Pero lo peor de todo es cuando el dolor envenena el alma, no de las personas que ya la tienen envenenada y utilizan el dolor ajeno para justificar sus acciones que provocan más dolor, sino el alma de aquellas personas que aún no la tenían envenenada. Y entonces actúan, o escriben, o piensan, o miran hacia otro lado, con ese dolor que pide más dolor, que pide venganza.
Cuando las llamas de la indignación son más altas es cuando necesitamos que las palabras, las decisiones, las acciones... sean pozos de paz y de calma. Ya sabemos que se trata de una heroicidad incomprendida, que las palabras de paz resuenan como un boomerang y se convierten en dedo acusatorio contra quien las pronuncia porque se considera que comparte ideas con quien produce dolor.
Quien produce dolor tiene el alma envenenada. Quizá su conciencia siempre ha sido dañina y goza cuando hace daño.
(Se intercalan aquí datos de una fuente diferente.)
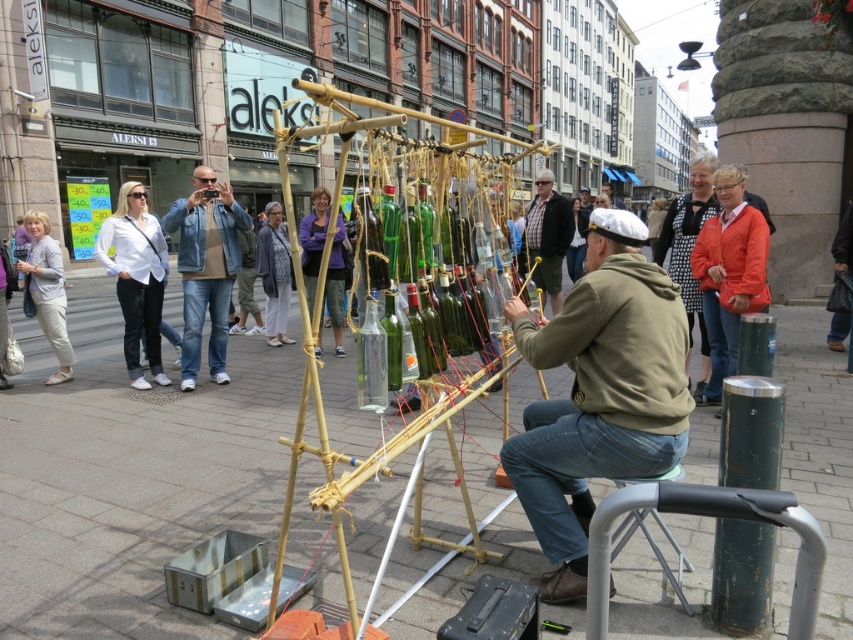 Question: Which object appears closest to the camera in this image?

Choices:
 (A) bamboo structure at center
 (B) white cotton shirt at left
 (C) purple fabric at center

Answer: (A)

Question: Does smooth concrete pavement at center appear on the left side of checkered fabric shirt at center?

Choices:
 (A) no
 (B) yes

Answer: (B)

Question: Which point is farther from the camera taking this photo?

Choices:
 (A) (561, 259)
 (B) (308, 301)

Answer: (B)

Question: Can you confirm if orange fabric jacket at upper right is positioned to the right of light gray sweater at center?

Choices:
 (A) no
 (B) yes

Answer: (B)

Question: Observing the image, what is the correct spatial positioning of khaki cotton jacket at center in reference to white cotton shirt at left?

Choices:
 (A) below
 (B) above

Answer: (A)

Question: Which point appears closest to the camera in this image?

Choices:
 (A) (321, 349)
 (B) (552, 250)
 (C) (552, 600)

Answer: (C)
Quizá se fue emponzoñando cuando sufrió algún daño, quizá ha jugado con la vida y con la muerte, quizá ha sufrido tanto daño que ya solo da zarpazos, quizá no tenemos idea alguna de por qué alguien causa tanto dolor y le damos la razón a Hobbes de que somos lobos o a Sartre cuando dice que el infierno son los otros.
En la espiral de la violencia, los inicios tratan de camuflarse. Las agresiones se justifican, los medios de comunicación blanquean y normalizan palizas, agresiones, bombardeos, desfiles de emigrantes, torturas a la supuesta gente mala y nos hacemos insensibles al dolor lejano hasta que ese dolor se encuentra a algunos metros menos de lo que pensábamos.
El siglo XX ha sido escenario de terribles guerras y en el XXI parece que hay algún empeño en que la historia se repita. Las palabras y las acciones de paz y convivencia no dependen solo de unas personas dirigentes que aciertan o no en unas decisiones tomadas a corto plazo para aplacar la ira de quienes han comenzado a contaminarse con el veneno del dolor propio o ajeno. La provocación de la paz tiene una mirada sensible y global desde todos los dolores, desde todas las agresiones bélicas o económicas, desde todos los conflictos más cercanos, incluidos los domésticos, y aunque parezca utópico requiere una mirada más limpia, más acá y más allá de todo conflicto concreto.
Toda arma tiene envenenada el alma. Es un mal cuyo mejor ataque preventivo se basa en que nadie más lo fabrique. Transpirar paz no solo exige que quien gobierna tome decisiones acertadas, sino que quien opina, presiona o escribe un mensaje en la red mire primero qué sentimientos quieren aliviar el dolor ajeno o continuar con la espiral de la violencia.